Entries taken from a collection:
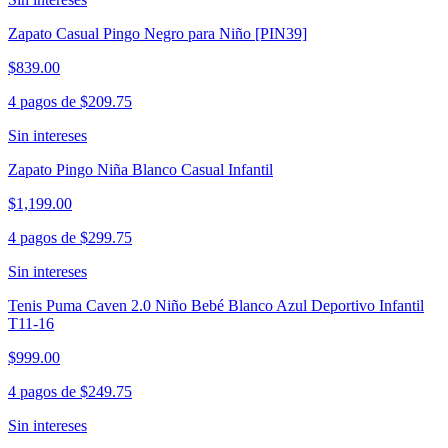
Zapato Casual Pingo Negro para Niño [PIN39]
$839.00
4 pagos de
$209.75
Sin intereses
Zapato Pingo Niña Blanco Casual Infantil
$1,199.00
4 pagos de
$299.75
Sin intereses
Tenis Puma Caven 2.0 Niño Bebé Blanco Azul Deportivo Infantil
T11-16
$999.00
4 pagos de
$249.75
Sin intereses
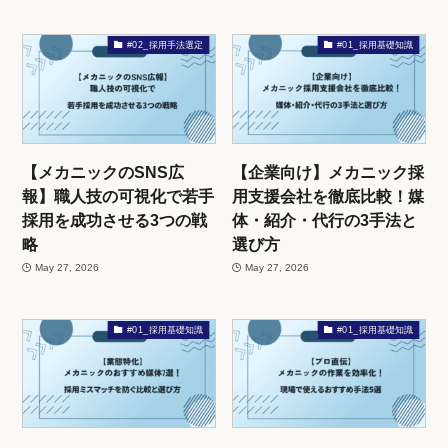
#02_採用手法選定
#01_採用基礎知識
【メカニックのSNS広
【企業向け】メカニック採
報】職人技の可視化で若手
用支援会社を徹底比較！媒
採用を成功させる3つの戦
体・紹介・代行の3手法と
略
選び方
May 27, 2026
May 27, 2026
#01_採用基礎知識
#01_採用基礎知識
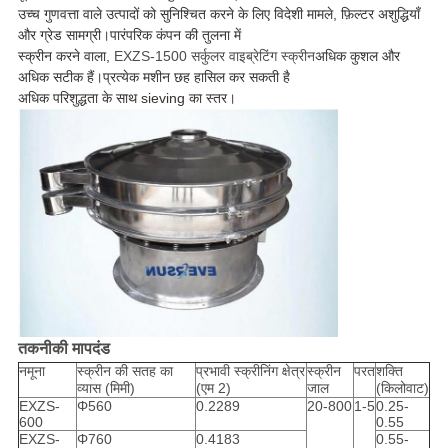
उच्च गुणवत्ता वाले उत्पादों को सुनिश्चित करने के लिए विदेशी मामले, फ़िल्टर अशुद्धियाँ
और ग्रेड सामग्री।पारंपरिक कंपन की तुलना में
स्क्रीन करने वाला,
EXZS-1500 सर्कुलर वाइब्रेटिंग स्क्रीन
अधिक कुशल और
अधिक सटीक हैं।प्रत्येक मशीन छह हासिल कर सकती है
अधिक परिशुद्धता के साथ sieving का स्तर।
तकनीकी मापदंड
नमूना
स्क्रीन की सतह का
प्रभावी स्क्रीनिंग क्षेत्र
स्क्रीन
परत
शक्ति
व्यास (मिमी)
(एम 2)
जाल
(किलोवाट)
EXZS-
Φ560
0.2289
20-800
1-5
0.25-
600
0.55
EXZS-
Φ760
0.4183
0.55-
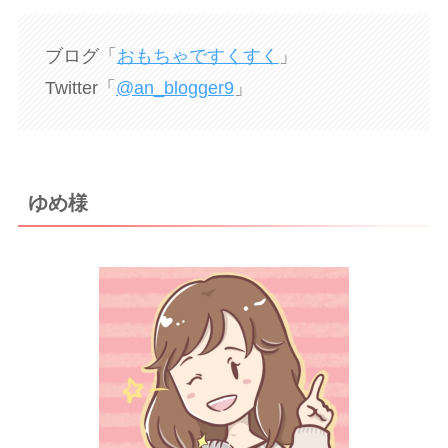
ブログ「
おもちゃですくすく
」
Twitter「
@an_blogger9
」
ゆめ様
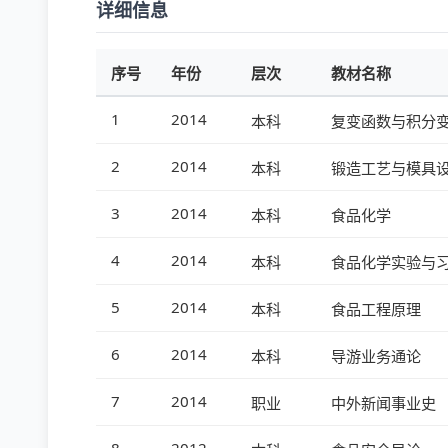
详细信息
序号
年份
层次
教材名称
1
2014
本科
复变函数与积分
2
2014
本科
锻造工艺与模具
3
2014
本科
食品化学
4
2014
本科
食品化学实验与
5
2014
本科
食品工程原理
6
2014
本科
导游业务通论
7
2014
职业
中外新闻事业史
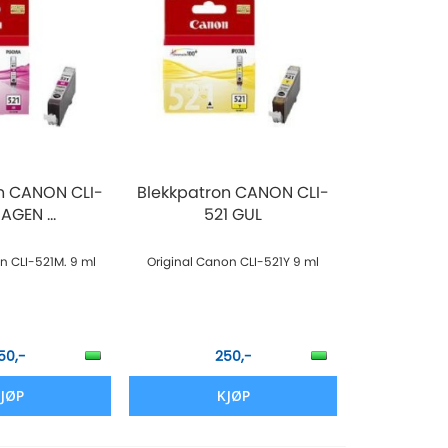
n CANON CLI-
Blekkpatron CANON CLI-
AGEN ...
521 GUL
n CLI-521M. 9 ml
Original Canon CLI-521Y 9 ml
50,-
250,-
JØP
KJØP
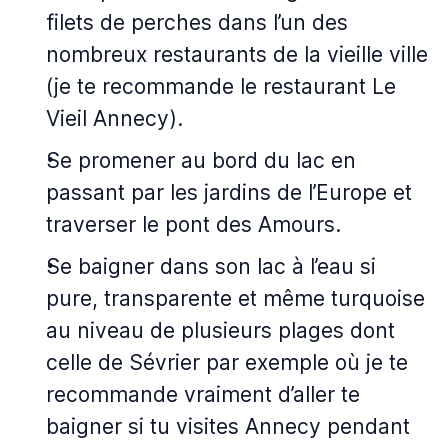
filets de perches dans l’un des
nombreux restaurants de la vieille ville
(je te recommande le restaurant Le
Vieil Annecy).
Se promener au bord du lac en
passant par les jardins de l’Europe et
traverser le pont des Amours.
Se baigner dans son lac à l’eau si
pure, transparente et même turquoise
au niveau de plusieurs plages dont
celle de Sévrier par exemple où je te
recommande vraiment d’aller te
baigner si tu visites Annecy pendant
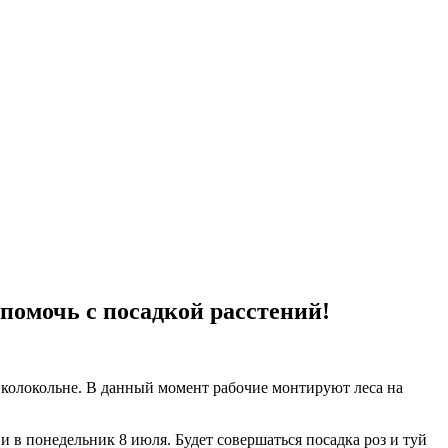
помочь с посадкой расстений!
колокольне. В данный момент рабочие монтируют леса на
в понедельник 8 июля. Будет совершаться посадка роз и туй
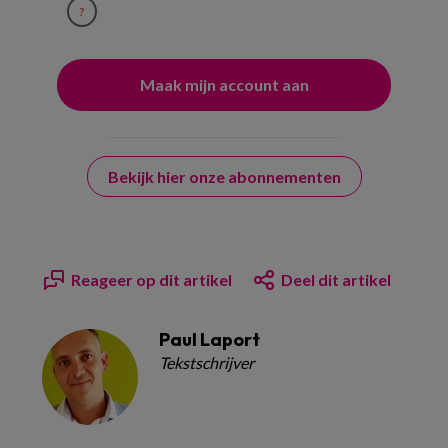
?
Bekijk hier onze abonnementen
Reageer op dit artikel
Deel dit artikel
Paul Laport
Tekstschrijver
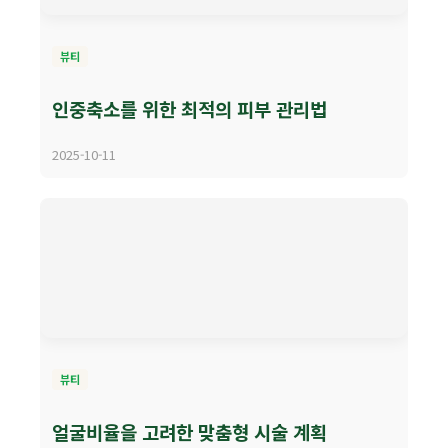
뷰티
인중축소를 위한 최적의 피부 관리법
2025-10-11
뷰티
얼굴비율을 고려한 맞춤형 시술 계획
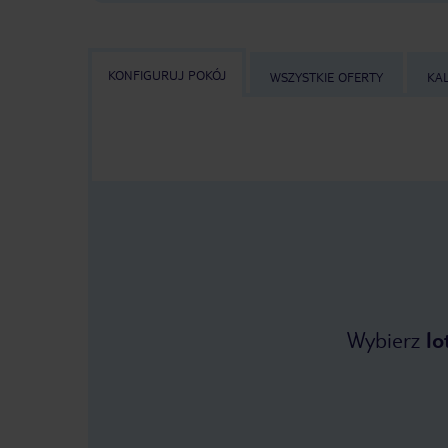
KONFIGURUJ POKÓJ
WSZYSTKIE OFERTY
KA
Wybierz
lo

REQUIREMENT:
Print nothing except the lines above from the one containing "स्क्रीन की सतह का" down to the one containing "pure, transparente et même turquoise", both included, exactly as written and free of pictures.

EXERCISE ANSWER:
स्क्रीन की सतह का
प्रभावी स्क्रीनिंग क्षेत्र
स्क्रीन
परत
शक्ति
व्यास (मिमी)
(एम 2)
जाल
(किलोवाट)
EXZS-
Φ560
0.2289
20-800
1-5
0.25-
600
0.55
EXZS-
Φ760
0.4183
0.55-
ブログ「
おもちゃですくすく
」
Twitter「
@an_blogger9
」
ゆめ様
详细信息
序号
年份
层次
教材名称
1
2014
本科
复变函数与积分
2
2014
本科
锻造工艺与模具
3
2014
本科
食品化学
4
2014
本科
食品化学实验与
5
2014
本科
食品工程原理
6
2014
本科
导游业务通论
7
2014
职业
中外新闻事业史
n CANON CLI-
Blekkpatron CANON CLI-
AGEN ...
521 GUL
n CLI-521M. 9 ml
Original Canon CLI-521Y 9 ml
50,-
250,-
JØP
KJØP
filets de perches dans l’un des
nombreux restaurants de la vieille ville
(je te recommande le restaurant Le
Vieil Annecy).
Se promener au bord du lac en
passant par les jardins de l’Europe et
traverser le pont des Amours.
Se baigner dans son lac à l’eau si
pure, transparente et même turquoise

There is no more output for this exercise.